U.S. District Judge William Conley of the Western District of Wisconsin blocked the law’s enforcement soon after Republican Gov. Scott Walker signed it in 2013.

The state attorney general twice appealed to the Seventh Circuit U.S. Court of Appeals, which affirmed the lower court’s decision both times; the U.S. Supreme Court also declined to take the case a day after overturning a similar provision in Whole Woman’s Health v. Hellerstedt.

In a Court of Appeals opinion issued in November 2015, the court said there was no evidence that “transfer agreements provide inferior protection to the health of women undergoing abortion compared to admitting privileges.” The opinion concluded by saying the unconstitutional statute was burdensome and curtailed citizens’ constitutional right to an abortion.

“The statute may not be irrational, yet may still impose an undue burden—a burden excessive in relation to the aims of the statute and the benefits likely to be conferred by it— and if so it is unconstitutional,” the court said.

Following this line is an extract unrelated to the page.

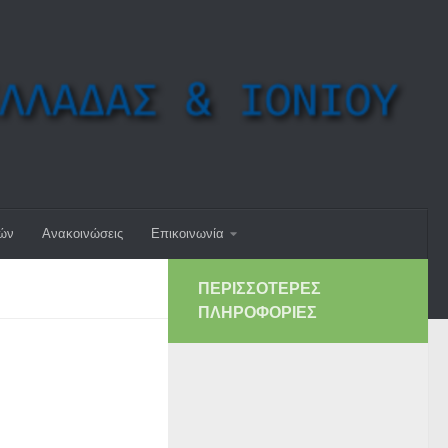
μών
Ανακοινώσεις
Επικοινωνία
ΠΕΡΙΣΣΌΤΕΡΕΣ
ΠΛΗΡΟΦΟΡΊΕΣ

If not blocked, the law would have forced pregnant people in various parts of the state to travel at least an extra 200 miles round trip to access legal abortion, according to a previous Rewire report.

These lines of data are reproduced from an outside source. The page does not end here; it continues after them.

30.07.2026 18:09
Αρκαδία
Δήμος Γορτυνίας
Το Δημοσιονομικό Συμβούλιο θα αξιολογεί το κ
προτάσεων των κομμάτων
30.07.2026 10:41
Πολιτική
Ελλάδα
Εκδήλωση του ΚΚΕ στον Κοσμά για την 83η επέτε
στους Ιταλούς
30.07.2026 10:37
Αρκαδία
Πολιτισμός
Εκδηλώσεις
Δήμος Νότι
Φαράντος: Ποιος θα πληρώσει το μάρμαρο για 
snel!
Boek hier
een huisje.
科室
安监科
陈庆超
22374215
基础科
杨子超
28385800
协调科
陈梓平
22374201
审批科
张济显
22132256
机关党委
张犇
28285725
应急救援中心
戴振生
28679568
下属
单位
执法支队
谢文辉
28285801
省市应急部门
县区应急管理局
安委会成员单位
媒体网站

Johnny Koremenos, a spokesperson for Schimel, had indicated in statements to the Journal Sentinel and the Wisconsin State Journal earlier this month that the state would fight the charges for legal fees. He said Schimel would challenge the providers’ request “to ensure that the state is not paying more than it should be for those fees,” according to local news reports.

Koremenos did not respond to Rewire’s request for comment.

Walker also supported fighting the fees, his spokesperson told the Journal Sentinel.

Ismael Ozanne, the district attorney for Dane County, was also named as a defendant in the providers’ lawsuit, along with several state medical examining board members.

Planned Parenthood of Wisconsin spokeswoman Iris Riis told Rewire the money Planned Parenthood is seeking in this case is only a recoup of the legal fees already spent fighting the unconstitutional admitting privileges law.

“There would not be any leftover money to allocate to services or any fund. It would just cover what was already spent. Governor Walker’s administration appealed multiple definitive rulings, wasting countless taxpayer dollars in the process. That action also drove up our legal costs,” Riis said.

Riis said the plaintiffs do not know when Conley will issue the ruling that will determine whether Schimel will have to compensate them for legal fees.

Andrew Wiseman, a deputy clerk in the U.S. District Court, Western District of Wisconsin, told Rewire the court could not offer a prediction about the date of Conley’s ruling.

Affiliated Medical Services, which operates a clinic in Milwaukee, is being represented by the American Civil Liberties Union of Wisconsin, while private attorneys are representing Planned Parenthood.